So if not exponential, what would you call adding voice and image recognition, f...

skepticATX · on May 13, 2024

All of that is awesome, and makes for a better product. But it’s also primarily an engineering effort. What matters here is an increase in intelligence. And we’re not seeing that aside from very minor capability increases.

We’ll see if they have another flagship model ready to launch. I seriously doubt it. I suspect that this was supposed to be called GPT-5, or at the very least GPT-4.5, but they can’t meet expectations so they can’t use those names.
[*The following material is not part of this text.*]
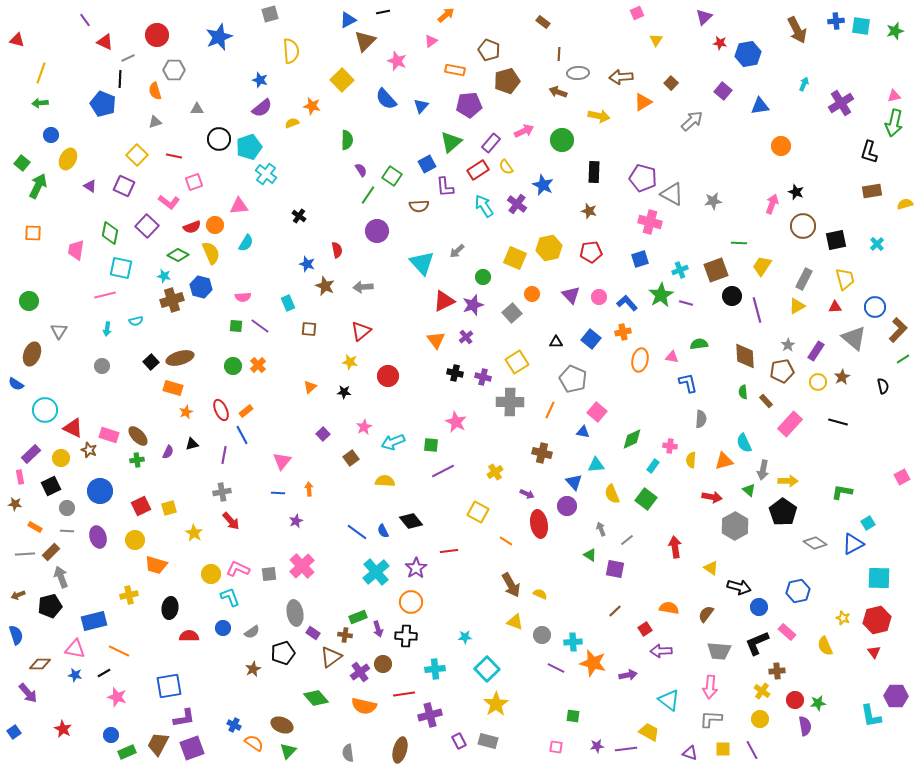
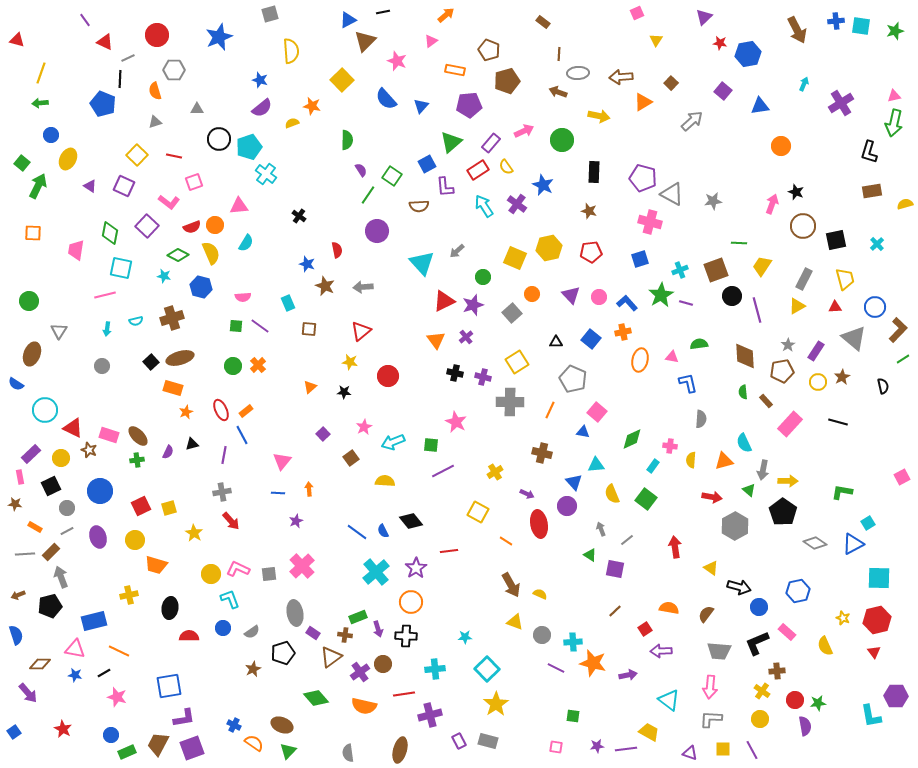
brown cross at (172, 300): moved 18 px down
gray line at (67, 531): rotated 32 degrees counterclockwise
cyan L-shape at (230, 597): moved 2 px down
coffeebeqn · on May 14, 2024

Isn’t one of the reasons for the Omni model that text based learning has a limit of source material. If it’s just as good at audio that opens a whole another set of data - and a interesting UX for users

throwthrowuknow · on May 14, 2024

I believe you’re right. You can easily transcribe audio but the quality of the text data is subpar to say the least. People are very messy when they speak and rely on the interlocutor to fill in the gaps. Training a model to understand all of the nuances of spoken dialogue opens that source of data up. What they demoed today is a model that to some degree understands tone, emotion and surprisingly a bit of humour. It’s hard to get much of that in text so it makes sense that audio is the key to it. Visual understanding of video is also promising especially for cause and effect and subsequently reasoning.